▼▼▼

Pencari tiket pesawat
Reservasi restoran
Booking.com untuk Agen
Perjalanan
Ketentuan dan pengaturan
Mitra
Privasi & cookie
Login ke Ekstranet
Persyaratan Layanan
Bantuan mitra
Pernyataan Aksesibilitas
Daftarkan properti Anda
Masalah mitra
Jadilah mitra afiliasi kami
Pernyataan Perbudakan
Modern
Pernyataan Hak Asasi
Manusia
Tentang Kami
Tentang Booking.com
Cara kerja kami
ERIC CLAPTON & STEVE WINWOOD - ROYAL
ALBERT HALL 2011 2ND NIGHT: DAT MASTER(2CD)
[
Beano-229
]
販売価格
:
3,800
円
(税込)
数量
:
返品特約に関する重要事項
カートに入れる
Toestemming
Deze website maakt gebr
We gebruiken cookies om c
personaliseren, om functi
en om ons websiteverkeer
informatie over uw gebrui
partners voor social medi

▲▲▲

> [What you are asked to do]: Could you write out, unchanged, the line with "Booking.com untuk Agen" and every line after it in the data above?

> [Response below]:
Booking.com untuk Agen
Perjalanan
Ketentuan dan pengaturan
Mitra
Privasi & cookie
Login ke Ekstranet
Persyaratan Layanan
Bantuan mitra
Pernyataan Aksesibilitas
Daftarkan properti Anda
Masalah mitra
Jadilah mitra afiliasi kami
Pernyataan Perbudakan
Modern
Pernyataan Hak Asasi
Manusia
Tentang Kami
Tentang Booking.com
Cara kerja kami
ERIC CLAPTON & STEVE WINWOOD - ROYAL
ALBERT HALL 2011 2ND NIGHT: DAT MASTER(2CD)
[
Beano-229
]
販売価格
:
3,800
円
(税込)
数量
:
返品特約に関する重要事項
カートに入れる
Toestemming
Deze website maakt gebr
We gebruiken cookies om c
personaliseren, om functi
en om ons websiteverkeer
informatie over uw gebrui
partners voor social medi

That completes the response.